Exports rose 9.5 percent last year to 69.79 trillion yen, their first increase in three years, backed by robust shipments of cars and electronics.
Shipments to China rose 9.7 percent as demand recovered following a consumer boycott on Japanese brands that was linked to a Tokyo-Beijing diplomatic row, which soured already testy relations between the Asian giants.
Exports to the key US and European markets also improved.
Japan has seen a mixed bag of data recently, but the government's efforts to boost the economy appear to be taking hold.
Growth in the first half of the year outstripped other G7 nations, although that pace slowed in the third quarter, while November inflation data suggested the Bank of Japan was getting closer to its goal of reaching sustained inflation of 2.0 percent within two years.

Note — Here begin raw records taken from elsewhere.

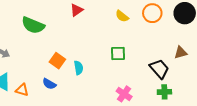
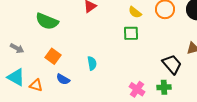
green square: (118, 54) -> (131, 33), moved
orange square: (57, 61) -> (53, 56), moved
green cross: (164, 92) -> (164, 87), moved

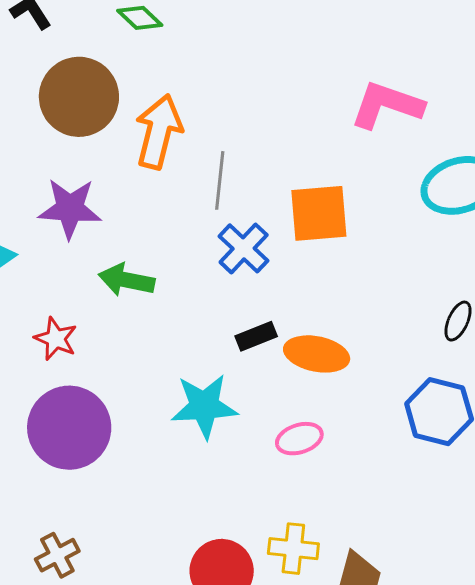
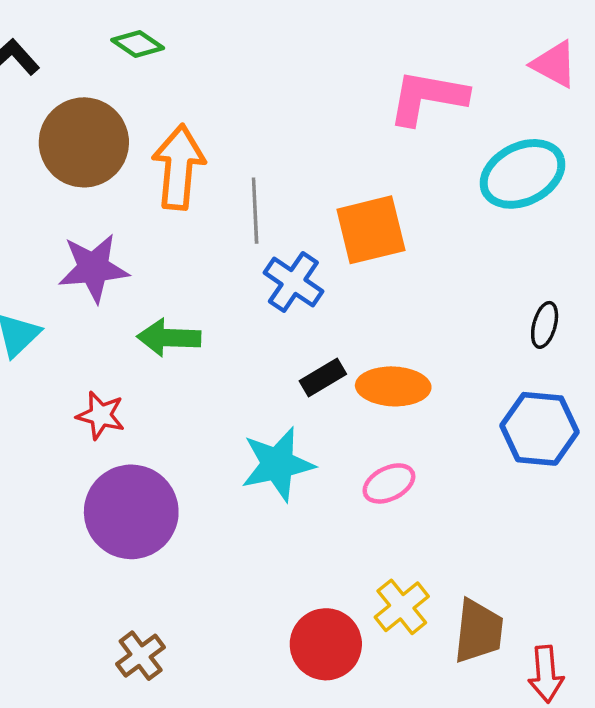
yellow cross: (293, 549) -> (402, 607), turned -36

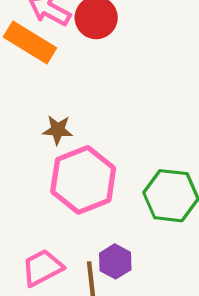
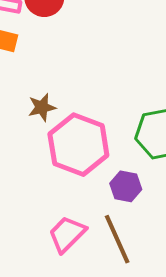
purple hexagon: (115, 261) -> (126, 186), moved

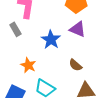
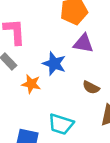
orange star: (28, 65) -> (31, 84), moved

Last week, Japan's top central banker Haruhiko Kuroda said the BoJ's monetary easing blitz was winning the war on deflation as policymakers held off announcing any fresh measures to stimulate the economy.
The decision after a two-day policy meeting was widely expected, with analysts predicting the BoJ would launch an expansion of its asset-buying plan later this year to counter the effects of an April sales tax hike.
The tax rise, seen as crucial to bringing down Japan's eye-watering national debt, has stoked fears of a damaging slowdown in consumer demand.